Broken lock — Valery Brozhinsky/Shutterstock

The PrintNightmare exploit might be the most appropriately named situation, as it has indeed been a nightmare for Windows users. Now, new groups of ransomware gangs are exploiting PrintNightmare to attack Windows PCs, creating a whole new threat level.

Vice Society Is Joining the PrintNightmare Attacks

Microsoft released a patch designed to fix the PrintNightmare situation, but unfortunately, it didn’t effectively deal with the problem. Now, Vice Society, another known ransomware gang, is joining in on the attacks.

Vice Society is actively exploiting PrintNightmare (CVE-2021-1675 / CVE-2021-34527) to spread laterally across victim networks. They are a new player in the ransomware space. They have been observed launching big-game hunting and double-extortion attacks https://t.co/hQqRXEMFYc

— Craig Williams (@security_craig) August 12, 2021

Apparently, Vice Society ransomware operators used two print spooler exploits to deploy a malicious DLL, as observed by Cisco Talos researchers and spotted by BleepingComputer.

Vice Society’s ransomware can encrypt both Windows and Linux systems with OpenSSL. Typically, Vice Society targets victims in human-operated double-extortion attacks. It has previously targeted public school districts and other educational institutions, but that doesn’t mean that’ll remain the gang’s focus.

Additionally, The Conti and Magniber ransomware gangs are exploiting the PrintNightmare situation, creating even more problems.
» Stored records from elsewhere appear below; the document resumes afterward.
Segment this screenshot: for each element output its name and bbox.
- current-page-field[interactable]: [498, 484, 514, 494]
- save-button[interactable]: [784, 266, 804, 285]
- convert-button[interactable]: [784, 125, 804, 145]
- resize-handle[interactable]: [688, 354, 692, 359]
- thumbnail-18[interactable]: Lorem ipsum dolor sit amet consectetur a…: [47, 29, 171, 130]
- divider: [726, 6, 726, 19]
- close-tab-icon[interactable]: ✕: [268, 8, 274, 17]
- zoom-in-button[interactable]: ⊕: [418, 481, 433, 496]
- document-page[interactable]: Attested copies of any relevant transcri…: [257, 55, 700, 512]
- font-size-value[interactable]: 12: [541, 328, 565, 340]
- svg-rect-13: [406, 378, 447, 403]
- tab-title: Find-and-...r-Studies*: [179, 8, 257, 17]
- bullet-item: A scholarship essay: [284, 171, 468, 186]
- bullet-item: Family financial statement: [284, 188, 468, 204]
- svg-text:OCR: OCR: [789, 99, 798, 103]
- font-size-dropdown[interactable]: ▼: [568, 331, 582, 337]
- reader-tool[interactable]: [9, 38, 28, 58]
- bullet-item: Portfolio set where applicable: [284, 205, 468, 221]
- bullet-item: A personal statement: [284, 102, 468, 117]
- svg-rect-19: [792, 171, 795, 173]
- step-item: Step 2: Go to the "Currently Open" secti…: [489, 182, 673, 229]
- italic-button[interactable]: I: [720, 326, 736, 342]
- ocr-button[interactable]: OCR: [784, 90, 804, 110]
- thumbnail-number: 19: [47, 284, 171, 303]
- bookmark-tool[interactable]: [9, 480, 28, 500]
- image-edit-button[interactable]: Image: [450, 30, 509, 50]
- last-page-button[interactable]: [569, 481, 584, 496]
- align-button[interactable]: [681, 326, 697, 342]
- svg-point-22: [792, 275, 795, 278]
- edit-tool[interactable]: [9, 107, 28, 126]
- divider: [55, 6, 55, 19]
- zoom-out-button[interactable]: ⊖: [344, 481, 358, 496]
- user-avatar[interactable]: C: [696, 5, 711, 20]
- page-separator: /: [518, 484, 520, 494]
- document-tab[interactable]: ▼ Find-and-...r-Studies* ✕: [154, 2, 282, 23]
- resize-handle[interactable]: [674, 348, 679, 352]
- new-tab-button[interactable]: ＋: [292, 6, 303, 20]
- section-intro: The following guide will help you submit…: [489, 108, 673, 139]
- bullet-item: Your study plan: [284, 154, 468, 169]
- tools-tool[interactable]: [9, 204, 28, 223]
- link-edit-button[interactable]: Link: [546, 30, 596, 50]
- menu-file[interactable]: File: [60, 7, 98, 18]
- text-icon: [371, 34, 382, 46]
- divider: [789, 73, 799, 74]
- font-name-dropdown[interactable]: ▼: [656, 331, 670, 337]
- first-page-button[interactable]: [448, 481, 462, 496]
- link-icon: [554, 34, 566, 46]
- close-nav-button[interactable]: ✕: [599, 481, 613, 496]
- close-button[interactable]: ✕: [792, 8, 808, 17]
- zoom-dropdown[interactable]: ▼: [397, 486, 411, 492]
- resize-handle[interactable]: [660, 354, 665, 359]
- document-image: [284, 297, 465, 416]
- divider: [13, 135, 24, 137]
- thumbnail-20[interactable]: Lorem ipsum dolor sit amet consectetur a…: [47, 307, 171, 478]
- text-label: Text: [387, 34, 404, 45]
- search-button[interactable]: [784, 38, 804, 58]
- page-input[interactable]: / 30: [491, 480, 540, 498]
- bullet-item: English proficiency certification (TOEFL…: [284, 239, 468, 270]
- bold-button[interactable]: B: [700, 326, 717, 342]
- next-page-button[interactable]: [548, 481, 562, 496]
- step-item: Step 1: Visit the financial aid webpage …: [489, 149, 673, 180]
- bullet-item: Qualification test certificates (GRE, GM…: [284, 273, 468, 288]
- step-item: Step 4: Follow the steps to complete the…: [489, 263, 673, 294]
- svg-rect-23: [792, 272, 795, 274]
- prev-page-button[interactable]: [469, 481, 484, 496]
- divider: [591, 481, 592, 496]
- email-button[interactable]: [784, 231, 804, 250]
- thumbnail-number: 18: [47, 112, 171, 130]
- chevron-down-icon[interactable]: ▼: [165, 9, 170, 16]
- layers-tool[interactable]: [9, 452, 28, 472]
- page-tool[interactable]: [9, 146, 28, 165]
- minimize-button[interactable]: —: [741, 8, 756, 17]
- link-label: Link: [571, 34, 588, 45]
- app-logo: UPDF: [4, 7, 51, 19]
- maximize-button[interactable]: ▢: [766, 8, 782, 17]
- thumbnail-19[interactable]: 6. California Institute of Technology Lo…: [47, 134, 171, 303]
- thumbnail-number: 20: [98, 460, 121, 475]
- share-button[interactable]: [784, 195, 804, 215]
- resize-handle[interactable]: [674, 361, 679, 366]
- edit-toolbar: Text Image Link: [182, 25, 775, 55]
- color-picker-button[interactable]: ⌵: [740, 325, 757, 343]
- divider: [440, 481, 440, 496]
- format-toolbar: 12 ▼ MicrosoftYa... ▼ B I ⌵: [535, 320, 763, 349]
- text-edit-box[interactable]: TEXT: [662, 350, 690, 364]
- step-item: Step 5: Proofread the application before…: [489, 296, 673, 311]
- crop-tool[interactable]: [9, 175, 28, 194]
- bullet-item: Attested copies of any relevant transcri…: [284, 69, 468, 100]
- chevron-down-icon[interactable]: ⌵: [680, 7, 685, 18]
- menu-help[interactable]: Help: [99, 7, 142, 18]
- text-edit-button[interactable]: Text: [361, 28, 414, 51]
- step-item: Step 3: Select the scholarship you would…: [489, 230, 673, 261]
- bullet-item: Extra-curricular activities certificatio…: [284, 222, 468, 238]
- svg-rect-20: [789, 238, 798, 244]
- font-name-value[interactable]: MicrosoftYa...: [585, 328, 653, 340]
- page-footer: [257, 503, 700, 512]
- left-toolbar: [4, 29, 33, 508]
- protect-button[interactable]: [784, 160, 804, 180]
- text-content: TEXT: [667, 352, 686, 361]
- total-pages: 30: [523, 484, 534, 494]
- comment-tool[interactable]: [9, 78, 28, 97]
The more groups who end up exploiting the PrintNightmare vulnerability, the more dangerous it becomes.

According to Cisco Talos, “Multiple distinct threat actors are now taking advantage of PrintNightmare, and this adoption will likely continue to increase as long as it is effective.”

Basically, this means that PrintNightmare is becoming more dangerous, and it’ll continue to be a problem as more groups figure out ways to use it.

What Does This Mean For You?

As always, this serves as a reminder to be careful what you do online. There are a lot of malicious individuals out there looking to take advantage of vulnerabilities like PrintNightmare. Make sure to keep Windows updated, as Microsoft will continue to release patches.